Last month, ETH Zürich researchers also demonstrated that a CPU optimization known as the stack engine can be abused as a side channel for attacks that lead to information leakage. A proof-of-concept (PoC) has been developed for AMD Zen 5 machines, although it’s believed that all models have this “abusable hardware feature.”
The discovery of Battering RAM also follows a report from Vrije Universiteit Amsterdam researchers about a new, realistic attack technique referred to as L1TF Reloaded that combines L1 Terminal Fault (aka Foreshadow) and Half-Spectre gadgets (aka incomplete Spectre-like code patterns) to leak memory from virtual machines running on public cloud services.
“L1TF is a CPU vulnerability that allows an (attacker) VM to speculatively read any data residing in the (core-local) L1 data cache – including data the VM shouldn’t have access to,” VUSec researchers said. “At a high level, L1TF Reloaded abuses this to obtain an arbitrary RAM read primitive.”
Google, which provided the researchers with a sole-tenant node in order to conduct the research safely without potentially affecting any other customers, awarded a $151,515 bug bounty and “applied fixes to the affected assets.” Amazon said the L1TF Reloaded vulnerability does not impact the guest data of AWS customers running on the AWS Nitro System or Nitro Hypervisor.
Spectre, which first came to light in early 2018, continues to haunt modern CPUs, albeit in the form of different variants.
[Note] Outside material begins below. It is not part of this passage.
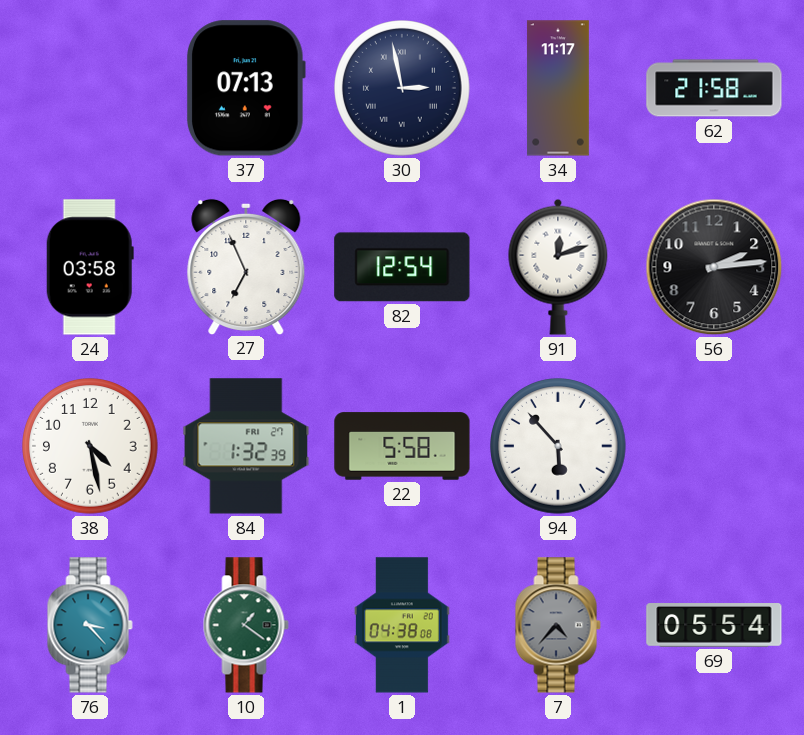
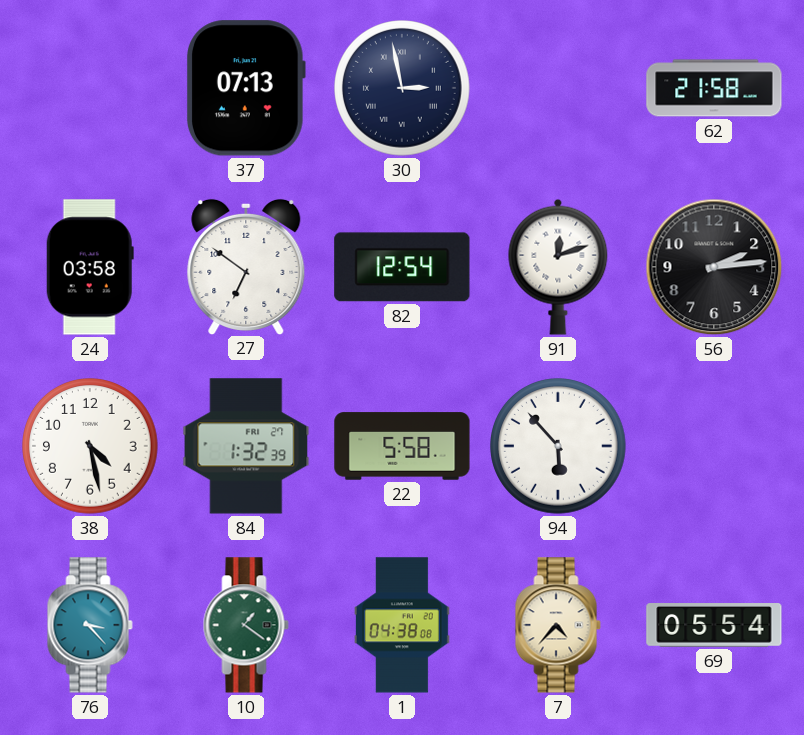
34: 11:17 -> none
27: 6:56 -> 6:51
7 dial: grey -> cream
As recently as two weeks ago, academics from ETH Zürich devised a new attack known as VMScape (CVE-2025-40300, CVSS score: 6.5) that breaks virtualization boundaries in AMD Zen CPUs and Intel Coffee Lake processors.
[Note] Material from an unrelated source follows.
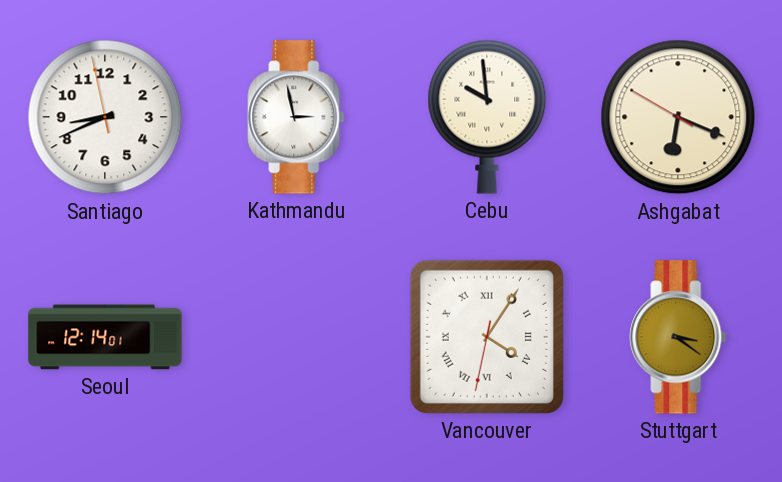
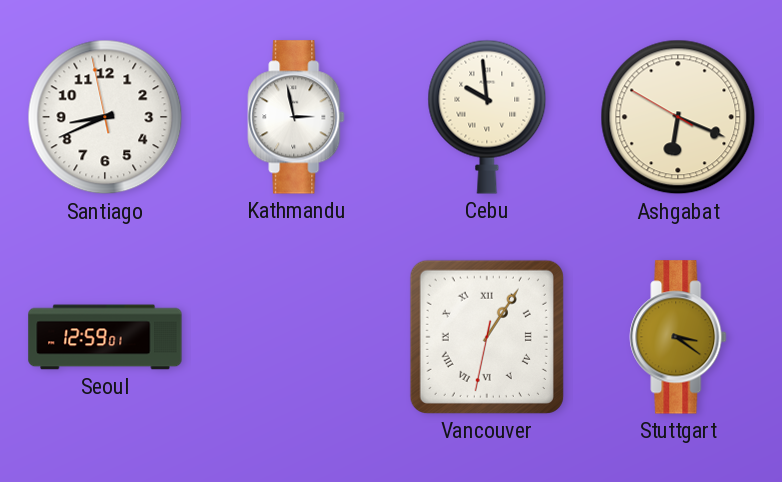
Seoul: 12:14 -> 12:59
Vancouver: 4:05 -> 1:05
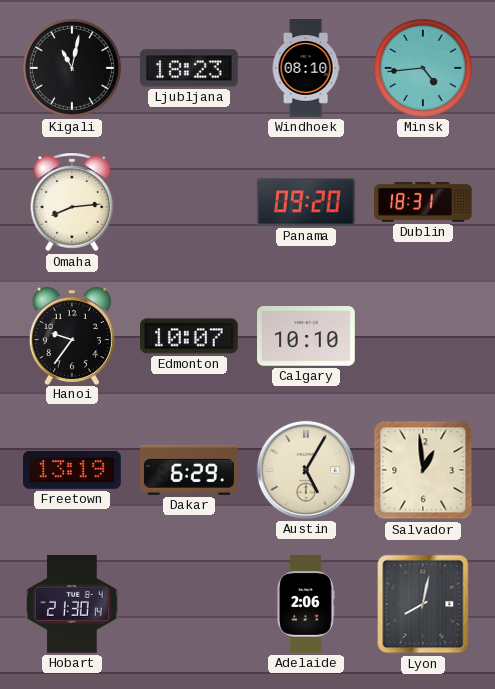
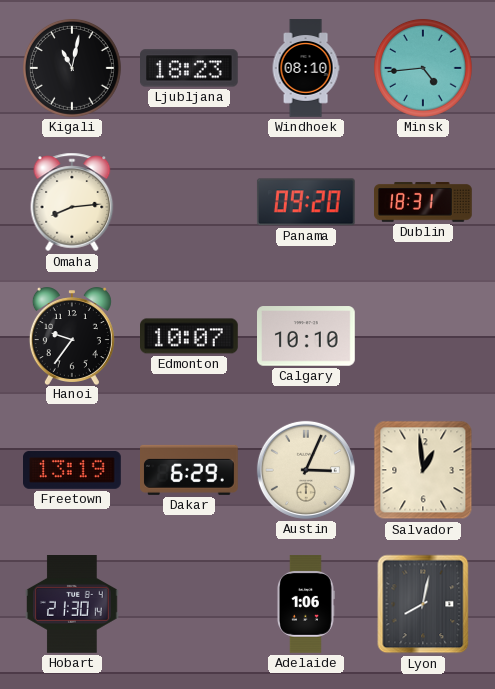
Austin: 5:05 -> 3:04
Adelaide: 2:06 -> 1:06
Described as a Spectre branch target injection (Spectre-BTI) attack targeting the cloud, it exploits isolation gaps across host and guest in user and supervisor modes to leak arbitrary memory from an unmodified QEMU process. A software fix has been introduced in the Linux kernel to counter the cross-virtualization BTI (vBTI) attack primitive.
“VMScape can leak the memory of the QEMU process at the rate of 32 B/s on AMD Zen 4,” the authors said in a study. “We use VMScape to find the location of secret data and leak the secret data, all within 772 s, extracting the cryptographic key used for disk encryption/decryption as an example.”